> Your task: This calls for a verbatim copy of all the data, with no images carried over.

> Dataset records:
------------

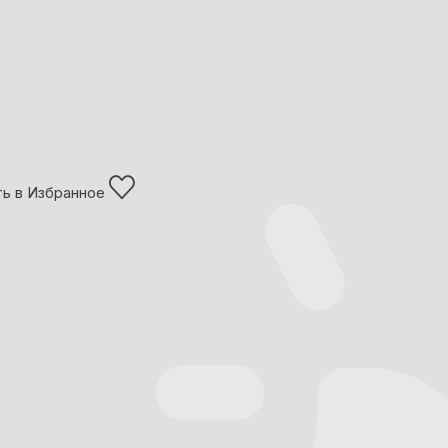
ь в Избранное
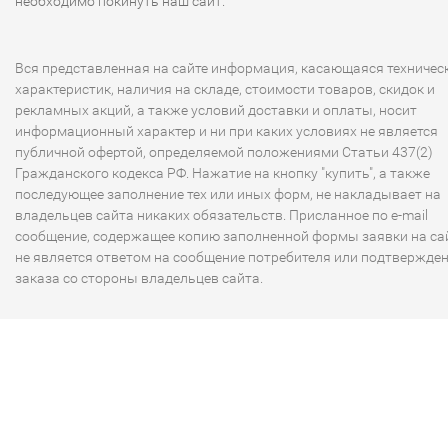
необходимо покинуть наш сайт.
Вся представленная на сайте информация, касающаяся техничес
характеристик, наличия на складе, стоимости товаров, скидок и
рекламных акций, а также условий доставки и оплаты, носит
информационный характер и ни при каких условиях не является
публичной офертой, определяемой положениями Статьи 437(2)
Гражданского кодекса РФ. Нажатие на кнопку "купить", а также
последующее заполнение тех или иных форм, не накладывает на
владельцев сайта никаких обязательств. Присланное по e-mail
сообщение, содержащее копию заполненной формы заявки на сай
не является ответом на сообщение потребителя или подтвержде
заказа со стороны владельцев сайта.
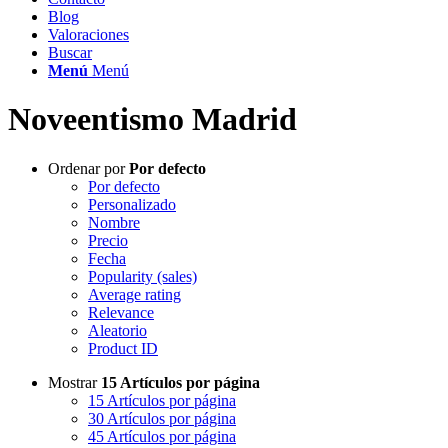
Blog
Valoraciones
Buscar
Menú
Menú
Noveentismo Madrid
Ordenar por
Por defecto
Por defecto
Personalizado
Nombre
Precio
Fecha
Popularity (sales)
Average rating
Relevance
Aleatorio
Product ID
Mostrar
15 Artículos por página
15 Artículos por página
30 Artículos por página
45 Artículos por página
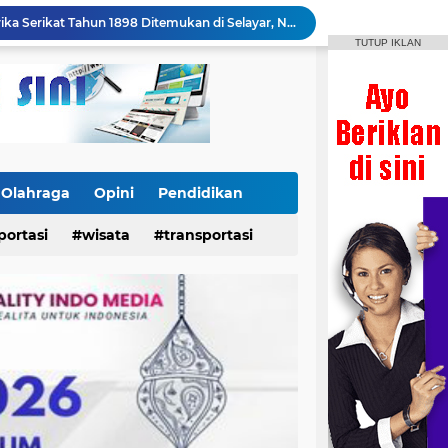
Heboh! Koin Emas Amerika Serikat Tahun 1898 Ditemukan di Selayar, Nilainya Bisa Capai Rp873 Juta
TUTUP IKLAN
Dukungan Dandim 1415/Selayar Berbuah Prestasi, Riskayanti Rafian Rebut Emas di Makassar Beach Championship
24 Power Ace Tiba di Selayar, Siap Perkuat Distribusi dan Pelayanan Koperasi Desa Merah Putih
Tak Hanya Cetak Prajurit Tangguh, Dandim Yudo Bangun Masa Depan Pencak Silat Selayar
Kontingen IPSI Selayar Bawa Pulang 2 Emas, Dandim Beri Apresiasi dan Sambutan Meriah
Festival Bontoharu Merdeka 2026 Bergulir, Berikut Jadwal Lengkap Lomba hingga 18 Agustus
x dan Pertamax Turbo Turun Harga
Danrem 141/Toddopuli Sebut Prestasi IPSI Selayar Bukti Pembinaan Atlet Berjalan Baik
Olahraga
Opini
Pendidikan
Letkol Czi Yudo Apresiasi Prestasi Atlet IPSI Usai Rebut 4 Medali di Makassar Beach Championship
portasi
wisata
transportasi
Insan News Imbau Publik Verifikasi Identitas Wartawan, Rais Dipastikan Bukan Bagian Redaksi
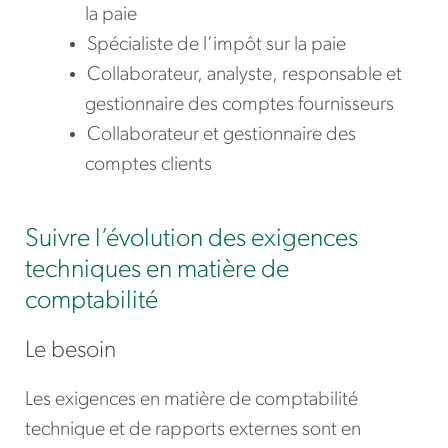
la paie
Spécialiste de l’impôt sur la paie
Collaborateur, analyste, responsable et
gestionnaire des comptes fournisseurs
Collaborateur et gestionnaire des
comptes clients
Suivre l’évolution des exigences
techniques en matière de
comptabilité
Le besoin
Les exigences en matière de comptabilité
technique et de rapports externes sont en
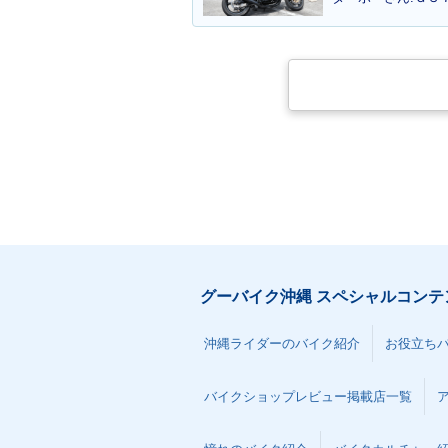
グーバイク沖縄 スペシャルコンテ
沖縄ライダーのバイク紹介
お役立ち
バイクショップレビュー掲載店一覧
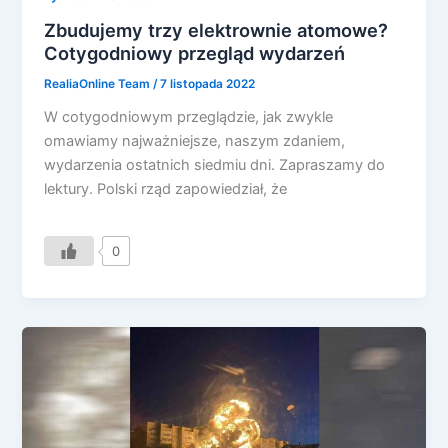
Zbudujemy trzy elektrownie atomowe?
Cotygodniowy przegląd wydarzeń
RealiaOnline Team
/
7 listopada 2022
W cotygodniowym przeglądzie, jak zwykle
omawiamy najważniejsze, naszym zdaniem,
wydarzenia ostatnich siedmiu dni. Zapraszamy do
lektury. Polski rząd zapowiedział, że
0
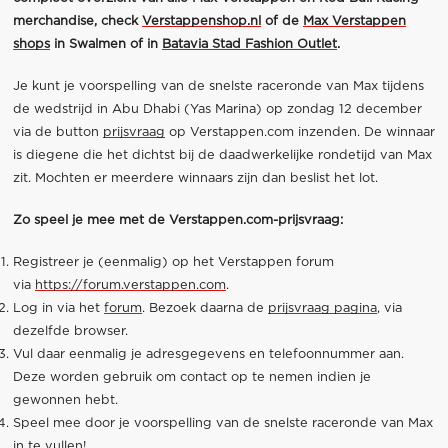
merchandise, check
Verstappenshop.nl
of de
Max Verstappen
shops
in Swalmen of in
Batavia Stad Fashion Outlet
.
Je kunt je voorspelling van de snelste raceronde van Max tijdens
de wedstrijd in Abu Dhabi (Yas Marina) op zondag 12 december
via de button
prijsvraag
op Verstappen.com inzenden. De winnaar
is diegene die het dichtst bij de daadwerkelijke rondetijd van Max
zit. Mochten er meerdere winnaars zijn dan beslist het lot.
Zo speel je mee met de Verstappen.com-prijsvraag:
Registreer je (eenmalig) op het Verstappen forum
via
https://forum.verstappen.com
.
Log in via het
forum
. Bezoek daarna de
prijsvraag pagina
, via
dezelfde browser.
Vul daar eenmalig je adresgegevens en telefoonnummer aan.
Deze worden gebruik om contact op te nemen indien je
gewonnen hebt.
Speel mee door je voorspelling van de snelste raceronde van Max
in te vullen!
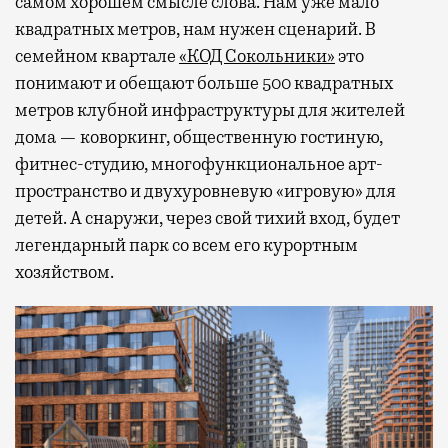
самом хорошем смысле слова. Нам уже мало
квадратных метров, нам нужен сценарий. В
семейном квартале
«КОД Сокольники»
это
понимают и обещают больше 500 квадратных
метров клубной инфраструктуры для жителей
дома — коворкинг, общественную гостиную,
фитнес-студию, многофункциональное арт-
пространство и двухуровневую «игровую» для
детей. А снаружи, через свой тихий вход, будет
легендарный парк со всем его курортным
хозяйством.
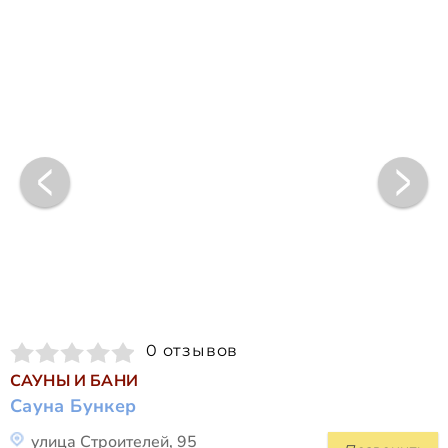
0 отзывов
САУНЫ И БАНИ
Сауна Бункер
улица Строителей, 95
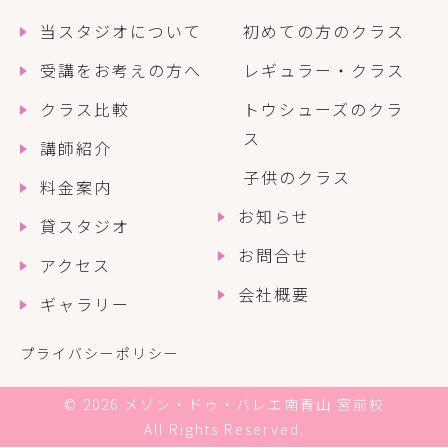
当スタジオについて
初めての方のクラス
受講をお考えの方へ
レギュラー・クラス
クラス比較
トウシューズのクラ
ス
講師紹介
子供のクラス
料金案内
お知らせ
貸スタジオ
お問合せ
アクセス
会社概要
ギャラリー
プライバシーポリシー
© 2026 メゾン・ドゥ・バレエ南青山 宮前校
All Rights Reserved.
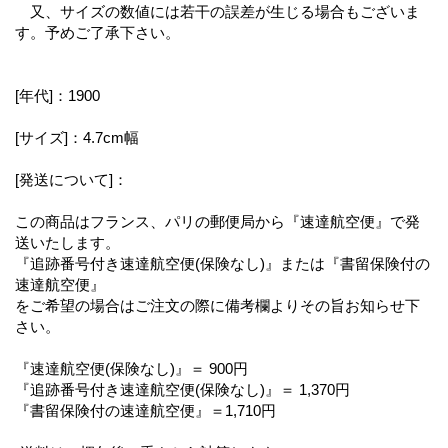
又、サイズの数値には若干の誤差が生じる場合もございま
す。予めご了承下さい。
[年代]：1900
[サイズ]：4.7cm幅
[発送について]：
この商品はフランス、パリの郵便局から『速達航空便』で発
送いたします。
『追跡番号付き速達航空便(保険なし)』または『書留保険付の
速達航空便』
をご希望の場合はご注文の際に備考欄よりその旨お知らせ下
さい。
『速達航空便(保険なし)』＝ 900円
『追跡番号付き速達航空便(保険なし)』＝ 1,370円
『書留保険付の速達航空便』＝1,710円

------------

> Task answer:
ь в Избранное
необходимо покинуть наш сайт.
Вся представленная на сайте информация, касающаяся техничес
характеристик, наличия на складе, стоимости товаров, скидок и
рекламных акций, а также условий доставки и оплаты, носит
информационный характер и ни при каких условиях не является
публичной офертой, определяемой положениями Статьи 437(2)
Гражданского кодекса РФ. Нажатие на кнопку "купить", а также
последующее заполнение тех или иных форм, не накладывает на
владельцев сайта никаких обязательств. Присланное по e-mail
сообщение, содержащее копию заполненной формы заявки на сай
не является ответом на сообщение потребителя или подтвержде
заказа со стороны владельцев сайта.
Blog
Valoraciones
Buscar
Menú
Menú
Noveentismo Madrid
Ordenar por
Por defecto
Por defecto
Personalizado
Nombre
Precio
Fecha
Popularity (sales)
Average rating
Relevance
Aleatorio
Product ID
Mostrar
15 Artículos por página
15 Artículos por página
30 Artículos por página
45 Artículos por página
Heboh! Koin Emas Amerika Serikat Tahun 1898 Ditemukan di Selayar, Nilainya Bisa Capai Rp873 Juta
TUTUP IKLAN
Dukungan Dandim 1415/Selayar Berbuah Prestasi, Riskayanti Rafian Rebut Emas di Makassar Beach Championship
24 Power Ace Tiba di Selayar, Siap Perkuat Distribusi dan Pelayanan Koperasi Desa Merah Putih
Tak Hanya Cetak Prajurit Tangguh, Dandim Yudo Bangun Masa Depan Pencak Silat Selayar
Kontingen IPSI Selayar Bawa Pulang 2 Emas, Dandim Beri Apresiasi dan Sambutan Meriah
Festival Bontoharu Merdeka 2026 Bergulir, Berikut Jadwal Lengkap Lomba hingga 18 Agustus
x dan Pertamax Turbo Turun Harga
Danrem 141/Toddopuli Sebut Prestasi IPSI Selayar Bukti Pembinaan Atlet Berjalan Baik
Olahraga
Opini
Pendidikan
Letkol Czi Yudo Apresiasi Prestasi Atlet IPSI Usai Rebut 4 Medali di Makassar Beach Championship
portasi
wisata
transportasi
Insan News Imbau Publik Verifikasi Identitas Wartawan, Rais Dipastikan Bukan Bagian Redaksi
la paie
Spécialiste de l’impôt sur la paie
Collaborateur, analyste, responsable et
gestionnaire des comptes fournisseurs
Collaborateur et gestionnaire des
comptes clients
Suivre l’évolution des exigences
techniques en matière de
comptabilité
Le besoin
Les exigences en matière de comptabilité
technique et de rapports externes sont en
グーバイク沖縄 スペシャルコンテ
沖縄ライダーのバイク紹介
お役立ち
バイクショップレビュー掲載店一覧
Zbudujemy trzy elektrownie atomowe?
Cotygodniowy przegląd wydarzeń
RealiaOnline Team
/
7 listopada 2022
W cotygodniowym przeglądzie, jak zwykle
omawiamy najważniejsze, naszym zdaniem,
wydarzenia ostatnich siedmiu dni. Zapraszamy do
lektury. Polski rząd zapowiedział, że
0
merchandise, check
Verstappenshop.nl
of de
Max Verstappen
shops
in Swalmen of in
Batavia Stad Fashion Outlet
.
Je kunt je voorspelling van de snelste raceronde van Max tijdens
de wedstrijd in Abu Dhabi (Yas Marina) op zondag 12 december
via de button
prijsvraag
op Verstappen.com inzenden. De winnaar
is diegene die het dichtst bij de daadwerkelijke rondetijd van Max
zit. Mochten er meerdere winnaars zijn dan beslist het lot.
Zo speel je mee met de Verstappen.com-prijsvraag:
Registreer je (eenmalig) op het Verstappen forum
via
https://forum.verstappen.com
.
Log in via het
forum
. Bezoek daarna de
prijsvraag pagina
, via
dezelfde browser.
Vul daar eenmalig je adresgegevens en telefoonnummer aan.
Deze worden gebruik om contact op te nemen indien je
gewonnen hebt.
Speel mee door je voorspelling van de snelste raceronde van Max
in te vullen!
самом хорошем смысле слова. Нам уже мало
квадратных метров, нам нужен сценарий. В
семейном квартале
«КОД Сокольники»
это
понимают и обещают больше 500 квадратных
метров клубной инфраструктуры для жителей
дома — коворкинг, общественную гостиную,
фитнес-студию, многофункциональное арт-
пространство и двухуровневую «игровую» для
детей. А снаружи, через свой тихий вход, будет
легендарный парк со всем его курортным
хозяйством.
0 отзывов
САУНЫ И БАНИ
Сауна Бункер
улица Строителей, 95
当スタジオについて
初めての方のクラス
受講をお考えの方へ
レギュラー・クラス
クラス比較
トウシューズのクラ
ス
講師紹介
子供のクラス
料金案内
お知らせ
貸スタジオ
お問合せ
アクセス
会社概要
ギャラリー
プライバシーポリシー
© 2026 メゾン・ドゥ・バレエ南青山 宮前校
All Rights Reserved.
又、サイズの数値には若干の誤差が生じる場合もございま
す。予めご了承下さい。
[年代]：1900
[サイズ]：4.7cm幅
[発送について]：
この商品はフランス、パリの郵便局から『速達航空便』で発
送いたします。
『追跡番号付き速達航空便(保険なし)』または『書留保険付の
速達航空便』
をご希望の場合はご注文の際に備考欄よりその旨お知らせ下
さい。
『速達航空便(保険なし)』＝ 900円
『追跡番号付き速達航空便(保険なし)』＝ 1,370円
『書留保険付の速達航空便』＝1,710円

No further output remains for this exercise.